### TRY IT:
Drop every image and restate the entries below word for word.

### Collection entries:
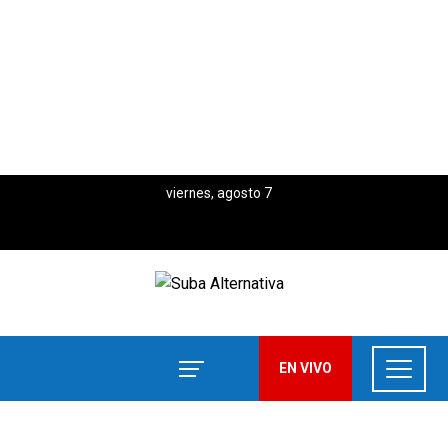
viernes, agosto 7
EN VIVO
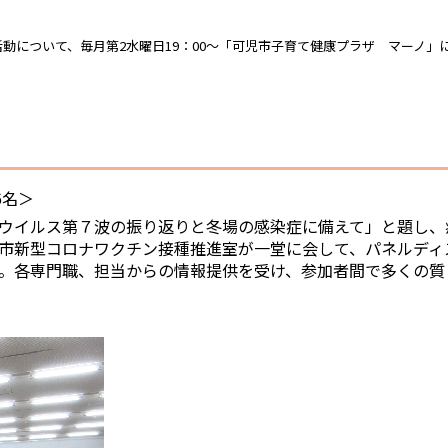
動について、毎月第2水曜日19：00～「可児市子育て健康プラザ マーノ」
6名＞
ウイルス第７波の振り返りと冬場の感染症に備えて」と題し、
市新型コロナワクチン接種推進室が一堂に会して、パネルディ
。各専門職、担当からの情報提供を受け、参加者間で多くの質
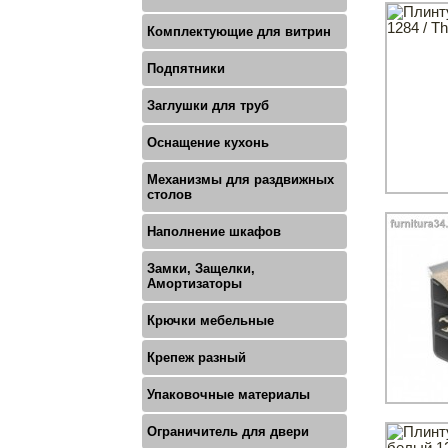
Комплектующие для витрин
Подпятники
Заглушки для труб
Оснащение кухонь
Механизмы для раздвижных
столов
Наполнение шкафов
Замки, Защелки,
Амортизаторы
Крючки мебельные
Крепеж разный
Упаковочные материалы
Ограничитель для двери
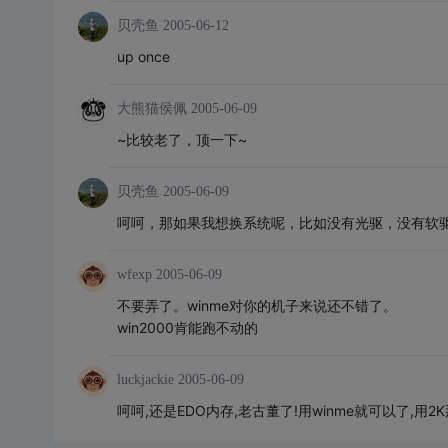
贝壳鱼
2005-06-12
up once
大熊猫侯佩
2005-06-09
~比较老了，顶一下~
贝壳鱼
2005-06-09
呵呵，那如果我想换系统呢，比如没有光驱，没有软驱
wfexp
2005-06-09
不要弄了。winme对你的机子来说还不错了。
win2000肯能跑不动的
luckjackie
2005-06-09
呵呵,还是EDO内存,老古董了!用winme就可以了,用2K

### RESULT BELOW:
viernes, agosto 7
EN VIVO
動について、毎月第2水曜日19：00～「可児市子育て健康プラザ マーノ」
6名＞
ウイルス第７波の振り返りと冬場の感染症に備えて」と題し、
市新型コロナワクチン接種推進室が一堂に会して、パネルディ
。各専門職、担当からの情報提供を受け、参加者間で多くの質
Комплектующие для витрин
Подпятники
Заглушки для труб
Оснащение кухонь
Механизмы для раздвижных
столов
Наполнение шкафов
Замки, Защелки,
Амортизаторы
Крючки мебельные
Крепеж разный
Упаковочные материалы
Ограничитель для двери
贝壳鱼
2005-06-12
up once
大熊猫侯佩
2005-06-09
~比较老了，顶一下~
贝壳鱼
2005-06-09
呵呵，那如果我想换系统呢，比如没有光驱，没有软驱
wfexp
2005-06-09
不要弄了。winme对你的机子来说还不错了。
win2000肯能跑不动的
luckjackie
2005-06-09
呵呵,还是EDO内存,老古董了!用winme就可以了,用2K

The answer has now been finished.